WASHINGTON — The retirement of Supreme Court Justice Sandra Day O’Connor is expected to intensify the Jewish community’s plans to weigh in on the high court’s future.
Many Jewish organizations already had been mobilizing for an anticipated vacancy on the court, but had expected to be discussing a successor to Chief Justice William Rehnquist and to be watching President Bush replace a conservative vote with another conservative. Replacing O’Connor with a conservative would likely change the court’s stance on some of the issues the Jewish community cares about, including abortion rights and the separation of church and state.
“This ratchets up the stakes tremendously,” said Mark Pelavin, associate director of the Religious Action Center for Reform Judaism. “Instead of replacing a conservative justice with a conservative nominee, we face the prospect of replacing the swing vote on so many of our issues.”
On church-state issues, O’Connor’s view — allowing for religious funding but crafting strict rules for religious symbols — has tipped the balance in many cases since she joined the court in 1981. It has been her analysis that has led to federal funding for school vouchers but has limited public displays of religious symbols.
“She feels government money doesn’t make anyone feel unequal,” said Noah Feldman, a law professor of New York University. “Symbols have the capacity to make people feel excluded.”
Alan Dershowitz, a Harvard Law School professor, said that O’Connor “single-handedly kept the wall of separation between church and state standing.”
“If she had not been on the court we would have Christian prayer in the schools, Christian religious symbols displayed in public places,” he said.
O’Connor established an “endorsement test” on religious symbols in 1984, suggesting that the message a religious icon conveys is as important as the intent of those who crafted it.

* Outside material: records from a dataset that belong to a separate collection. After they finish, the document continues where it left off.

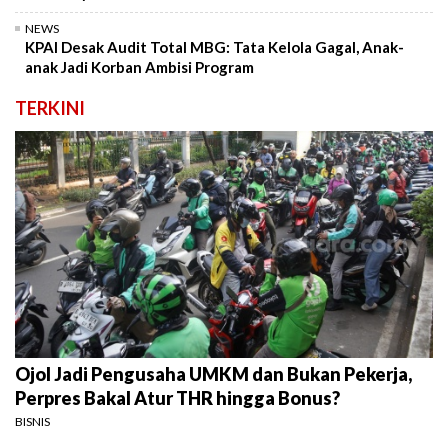
NEWS
KPAI Desak Audit Total MBG: Tata Kelola Gagal, Anak-
anak Jadi Korban Ambisi Program
TERKINI
Ojol Jadi Pengusaha UMKM dan Bukan Pekerja,
Perpres Bakal Atur THR hingga Bonus?
BISNIS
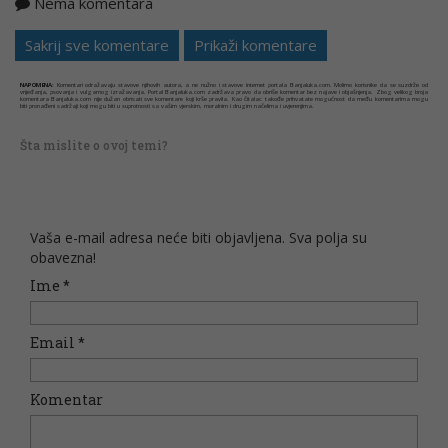
Nema komentara
Kopirati
Sakrij sve komentare
Prikaži komentare
NAPOMENA:
Komentari odražavaju stavove njihovih autora, a ne nužno i stavove internet portala Banjaluka.com. Molimo korisnike da se suzdrže od
vrijeđanja, psovanja i vulgarnog izražavanja. Portal Banjaluka.com zadržava pravo da obriše komentar bez najave i objašnjenja. Zbog velikog broja
komentara Banjaluka.com nije dužan obrisati sve komentare koji krše pravila. Kao čitalac takođe prihvatate mogućnost da među komentarima mogu
biti pronađeni sadržaji koji mogu biti u suprotnosti sa vašim vjerskim, moralnim i drugim načelima i uvjerenjima.
Šta mislite o ovoj temi?
Vaša e-mail adresa neće biti objavljena. Sva polja su
obavezna!
Ime
*
Email
*
Komentar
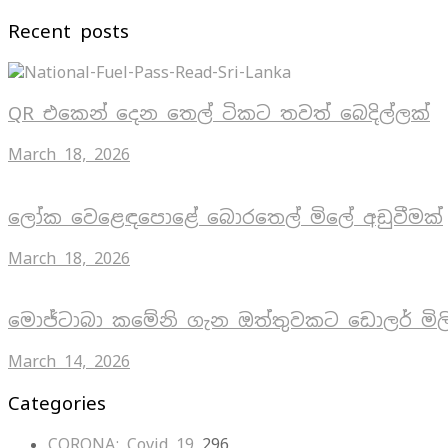
Recent posts
QR එකෙන් දෙන තෙල් ටිකට තවත් බෙදිල්ලක්
March 18, 2026
ලෝක වෙළෙඳපොළේ බොරතෙල් මිලේ අඩුවීමක්
March 18, 2026
මොජ්ටාබා කමේනි ගැන ඔත්තුවකට ඩොලර් මිල
March 14, 2026
Categories
CORONA: Covid 19
296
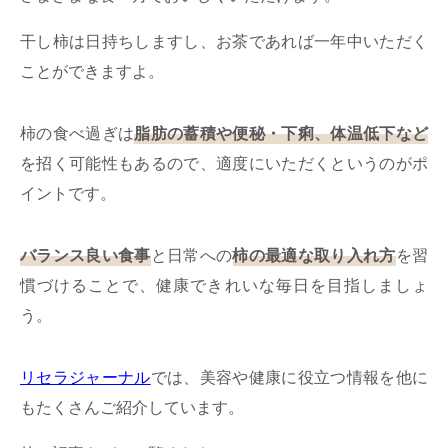
干し柿は日持ちしますし、お茶であれば一年中いただく
ことができますよ。
柿の食べ過ぎは
脂肪の蓄積や便秘・下痢、体温低下など
を招く可能性もあるので、適度にいただくというのがポ
イントです。
バランス良い食事
と日常への
柿の最適な取り入れ方
を習
慣づけることで、健康できれいな毎日を目指しましょ
う。
リセラジャーナル
では、美容や健康に役立つ情報を他に
もたくさんご紹介しています。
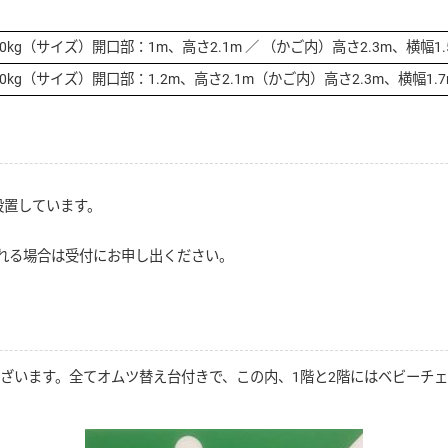
0kg（サイズ）開口部：1m、高さ2.1m ／ （かご内）高さ2.3m、横幅1.
0kg（サイズ）開口部：1.2m、高さ2.1m（かご内）高さ2.3m、横幅1.7
。
設置しています。
。
れる場合は受付にお申し出ください。
ございます。全てオムツ替え台付きで、この内、1階と2階にはベビーチ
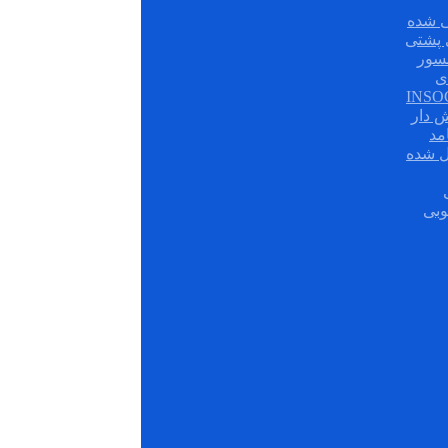
 شده
سور
ی
ش دار
مد
ل شده
وبی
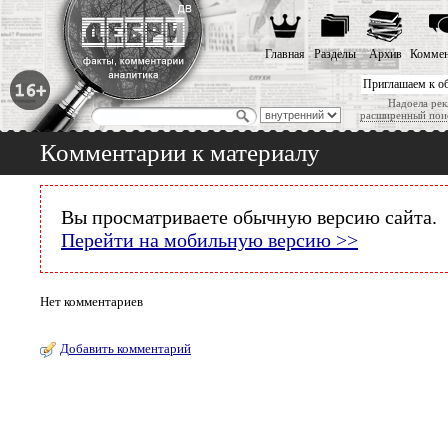
Главная
Разделы
Архив
Коммен
Приглашаем к о
Надоела рек
расширенный пои
Комментарии к материалу
Вы просматриваете обычную версию сайта.
Перейти на мобильную версию >>
Нет комментариев
Добавить комментарий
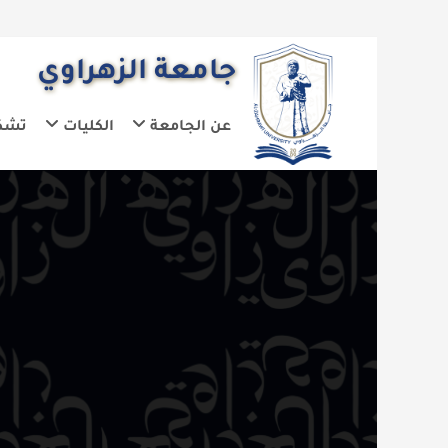
جامعة الزهراوي
عن الجامعة
الكليات
تشكيلات الجا
ال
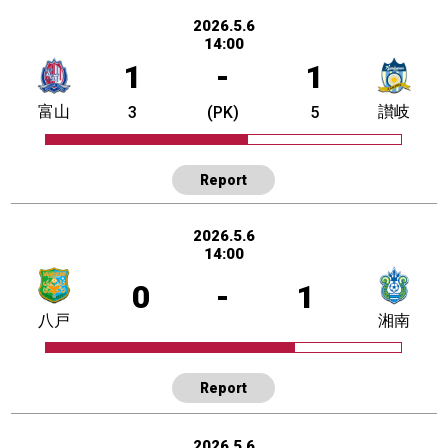
2026.5.6
14:00
1
-
1
富山
讃岐
3
(PK)
5
Report
2026.5.6
14:00
0
-
1
八戸
湘南
Report
2026.5.6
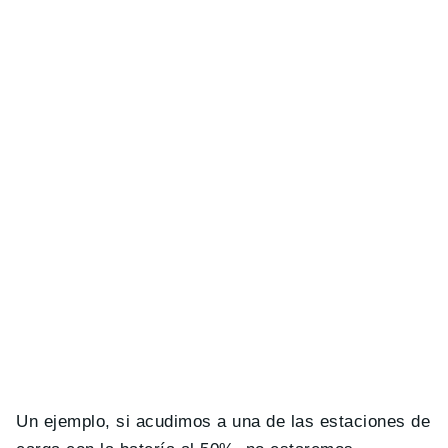
Un ejemplo, si acudimos a una de las estaciones de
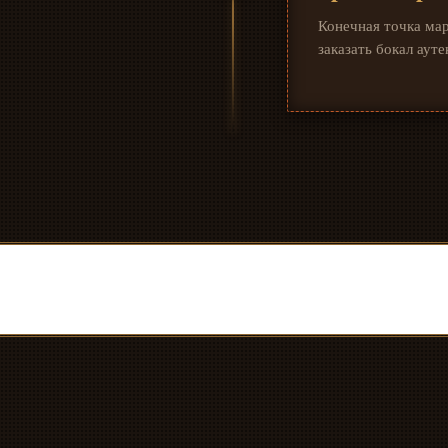
Конечная точка мар
заказать бокал аут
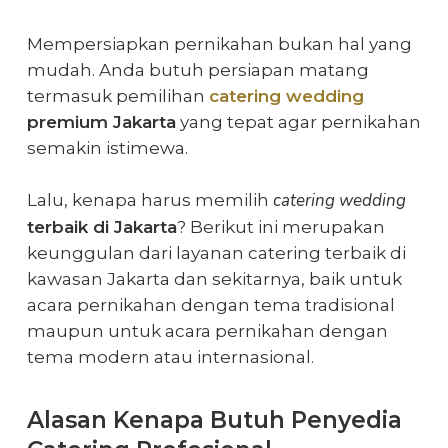
Mempersiapkan pernikahan bukan hal yang
mudah. Anda butuh persiapan matang
termasuk pemilihan
catering wedding
premium Jakarta
yang tepat agar pernikahan
semakin istimewa.
catering wedding
Lalu, kenapa harus memilih
terbaik di Jakarta
? Berikut ini merupakan
keunggulan dari layanan catering terbaik di
kawasan Jakarta dan sekitarnya, baik untuk
acara pernikahan dengan tema tradisional
maupun untuk acara pernikahan dengan
tema modern atau internasional.
Alasan Kenapa Butuh Penyedia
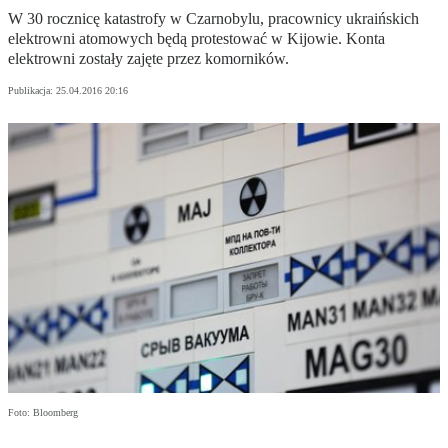
W 30 rocznicę katastrofy w Czarnobylu, pracownicy ukraińskich
elektrowni atomowych będą protestować w Kijowie. Konta
elektrowni zostały zajęte przez komorników.
Publikacja:
25.04.2016 20:16
Foto: Bloomberg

That analysis led to split decisions on the public display of nativity scenes. A crèche by itself was seen as religious, but incorporating other religious and secular symbols changed the context and made the display more about a holiday season.
At the same time, O’Connor sided with conservatives and members of the Orthodox Jewish community, who argued in favor of permitting school vouchers and government funding for computer equipment to religious schools.
“The fact that she was a justice on the court while this evolution was going on meant it happened at a more moderate pace and more moderate tone than if you had a bloc of conservative justices,” said Nathan Diament, director of the Orthodox Union’s Institute for Public Affairs.
O’Connor also was a strong proponent of religious liberty, arguing that the government must show a compelling interest before infringing on religious exercise.
With O’Connor’s announcement, liberal pressure is expected to increase on Jewish organizations to speak out about Bush’s choice to fill the vacancy.
Sources said that much of the pressure for increased involvement is focused on two high-profile Jewish groups that largely stay out of nomination battles: the American Jewish Committee and the Anti-Defamation League.
The AJCommittee joined many Jewish groups and organizations from other religious communities in signing a letter to senators, stressing the importance of Bush’s seeking “advise and consent.” Crafted by Reform officials at the Religious Action Center, the letter was sent July 1 and signed by 29 organizations.
The National Council of Jewish Women sent a separate letter to senators Tuesday, signed by 270 rabbis from 32 states, stressing the need for a justice who will protect religious freedom and reproductive choice.
Even though the AJCommittee signed one of the letters to the senators, the group’s director of legislative affairs, Richard Foltin, said his organization rarely endorses or rejects specific nominees, viewing confirmation battles as partisan and personal.
The ADL has not signed on to the letter. Michael Lieberman, the ADL’s Washington counsel, said the organization would continue its practice of analyzing Supreme Court nominees and sending letters to Senate Judiciary Committee members, suggesting areas on which to question the jurists.
But the ADL has taken positions against some federal court nominees.
“The idea that the president could pick someone we oppose is obvious,” Lieberman said. “It’s axiomatic that the stakes are higher because it’s the Supreme Court.”